3.    Hakikat manusia yang hubungannya dengan pendidikan adalah makhluk yang dapat dididik. Menurut Langeveld, manusia disebut sebagai animal educandum yang artinya adalah manusia adalah makhluk yang harus dididik. Berdasarkan pendapat Langeveld tersebut, artinya manusia memerlukan pendidikan agar ia dapat berkembang. Seperti yang diungkapkan Wahyudin, Manusia adalah makhluk ciptaan Tuhan yang paling sempurna dan berdaya nalar sehingga manusia mampu berfikir, berbuat dan bertindak untuk membuat perubahan dengan maksud pengemmbangan sebgai manusia yang utuh. (Wahyudin, 2008 : 120).
Di dalam kehidupan sehari-hari terdapat 4 dimensi manusia sebagai makhluk ciptaan Tuhan yang membedkan dengan makhluk lainnya. Dimensi itu antara lain, 1). Manusia sebagai makhluk individu, 2). Manusia sebagai makhluk sosial, 3).Manusia sebagai makhluk susila 4).

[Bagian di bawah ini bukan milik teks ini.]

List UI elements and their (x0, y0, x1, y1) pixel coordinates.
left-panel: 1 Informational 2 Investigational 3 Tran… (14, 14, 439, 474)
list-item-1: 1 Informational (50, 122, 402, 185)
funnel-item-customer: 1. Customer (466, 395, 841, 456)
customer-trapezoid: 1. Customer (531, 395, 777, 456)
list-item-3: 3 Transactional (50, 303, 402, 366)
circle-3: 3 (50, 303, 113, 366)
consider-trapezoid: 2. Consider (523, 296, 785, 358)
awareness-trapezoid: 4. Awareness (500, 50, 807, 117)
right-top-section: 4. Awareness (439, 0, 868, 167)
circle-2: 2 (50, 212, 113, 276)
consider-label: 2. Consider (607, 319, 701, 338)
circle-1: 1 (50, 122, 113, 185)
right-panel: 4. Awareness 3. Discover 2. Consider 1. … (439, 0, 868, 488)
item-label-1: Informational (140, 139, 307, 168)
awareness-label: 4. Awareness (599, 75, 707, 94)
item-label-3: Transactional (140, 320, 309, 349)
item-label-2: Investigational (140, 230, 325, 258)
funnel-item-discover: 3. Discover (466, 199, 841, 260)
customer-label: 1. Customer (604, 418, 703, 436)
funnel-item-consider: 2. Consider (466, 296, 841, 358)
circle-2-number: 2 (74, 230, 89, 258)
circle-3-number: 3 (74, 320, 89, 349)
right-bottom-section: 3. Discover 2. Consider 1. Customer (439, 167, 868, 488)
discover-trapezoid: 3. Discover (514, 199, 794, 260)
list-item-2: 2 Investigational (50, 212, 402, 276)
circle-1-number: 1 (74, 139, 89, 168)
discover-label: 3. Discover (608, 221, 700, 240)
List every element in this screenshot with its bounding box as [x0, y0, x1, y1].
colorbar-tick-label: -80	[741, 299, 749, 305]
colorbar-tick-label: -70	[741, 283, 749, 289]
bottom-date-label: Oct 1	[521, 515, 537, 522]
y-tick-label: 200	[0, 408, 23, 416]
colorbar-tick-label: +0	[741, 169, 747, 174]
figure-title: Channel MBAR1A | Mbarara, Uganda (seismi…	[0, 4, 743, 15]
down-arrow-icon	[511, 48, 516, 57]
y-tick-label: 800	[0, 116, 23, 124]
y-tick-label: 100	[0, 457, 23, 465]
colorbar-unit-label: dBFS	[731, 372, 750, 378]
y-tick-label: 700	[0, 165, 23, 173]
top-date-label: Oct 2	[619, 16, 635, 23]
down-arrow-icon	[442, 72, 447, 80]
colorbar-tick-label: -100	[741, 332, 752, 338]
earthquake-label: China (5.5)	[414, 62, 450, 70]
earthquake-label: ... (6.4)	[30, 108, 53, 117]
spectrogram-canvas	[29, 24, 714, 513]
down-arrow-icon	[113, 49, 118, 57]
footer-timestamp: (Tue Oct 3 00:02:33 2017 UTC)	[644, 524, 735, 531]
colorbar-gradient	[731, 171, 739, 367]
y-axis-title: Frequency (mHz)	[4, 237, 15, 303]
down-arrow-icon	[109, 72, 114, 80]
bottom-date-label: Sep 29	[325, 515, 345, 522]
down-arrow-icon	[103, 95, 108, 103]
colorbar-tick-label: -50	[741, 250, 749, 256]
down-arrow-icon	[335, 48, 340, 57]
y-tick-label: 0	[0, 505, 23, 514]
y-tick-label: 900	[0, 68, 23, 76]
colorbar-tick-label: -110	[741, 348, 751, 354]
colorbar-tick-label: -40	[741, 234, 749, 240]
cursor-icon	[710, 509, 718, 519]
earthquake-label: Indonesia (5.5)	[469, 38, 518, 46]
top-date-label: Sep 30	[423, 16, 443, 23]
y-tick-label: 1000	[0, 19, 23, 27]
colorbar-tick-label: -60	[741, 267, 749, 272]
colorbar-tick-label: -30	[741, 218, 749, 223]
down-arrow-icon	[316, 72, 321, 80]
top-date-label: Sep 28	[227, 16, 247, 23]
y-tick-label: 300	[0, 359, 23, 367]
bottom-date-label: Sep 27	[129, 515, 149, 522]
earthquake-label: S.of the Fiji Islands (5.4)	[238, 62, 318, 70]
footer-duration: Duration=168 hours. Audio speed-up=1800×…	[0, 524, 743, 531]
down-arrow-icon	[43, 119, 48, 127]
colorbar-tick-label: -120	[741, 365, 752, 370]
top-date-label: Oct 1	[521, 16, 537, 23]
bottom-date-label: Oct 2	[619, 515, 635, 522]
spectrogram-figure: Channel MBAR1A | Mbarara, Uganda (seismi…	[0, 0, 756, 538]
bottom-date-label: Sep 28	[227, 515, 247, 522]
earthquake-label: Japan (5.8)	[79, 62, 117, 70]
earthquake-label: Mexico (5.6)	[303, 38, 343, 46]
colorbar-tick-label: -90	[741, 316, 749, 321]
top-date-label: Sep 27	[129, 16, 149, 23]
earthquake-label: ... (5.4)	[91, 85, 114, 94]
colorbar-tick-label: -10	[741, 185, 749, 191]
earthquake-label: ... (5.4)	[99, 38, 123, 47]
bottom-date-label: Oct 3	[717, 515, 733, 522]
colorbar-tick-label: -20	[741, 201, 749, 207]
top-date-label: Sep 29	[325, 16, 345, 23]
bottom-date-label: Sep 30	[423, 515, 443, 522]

Manusia sebagai makhluk beragama. Kesemuanya itu dimiliki manusia yang digunakan untuk saling bgerinteraksi antar sesama manusia dalam kehidupan sehari-hari.
a. Sebagai Makhluk Individu
Menurut Suryabrata, tiap orang adalah konfigurasi motif-motif, sifat-sifat, serta nilai-nilai yang khas, tiap tindakan yang dilaksanakan oleh seseorang membawakan corak khas gaya hidupnya yang bersifat individual (Suryabrata, 114:2004)
b. Sebagai Makhluk Sosial
Perasaan sosial adalah perasaan yang mengikatkan individu dengan sesama manusia, perasaan untuk hidup bermasyarakat dengan manusia, untuk bergaul, saling tolong enolong, memberi dan menerima, simapati dan antipati, rasa setia kawan dan sebagainya. (Suryabrata, 115:2004)
c. Sebagai Makhluk Susila
Tiap-tiap orang tentu memiliki ukuran baik buruk sendiri yang bersifat individual. Selain itu kita mengetahui bahwa didalam masyarakat tertentu terdapat norma yang berlaku bagi masyarakat. Perasaan susila bersangkut dengan norma-norma sosial. (Suryabrata, 115:2004)
d. Sebagai Makhluk Beragama
Perasaan keagamaan yaitu perasaan yang bersangkut paut dengan kepercayaan seseorang tentang adanya Yang Maha Kuasa seperti rasa kagum akan kebesaran Tuhan, rasa syukur setelah terhindar dari marahabaya secara ajaib dan sebagainya. (Suryabrata, 115:2004)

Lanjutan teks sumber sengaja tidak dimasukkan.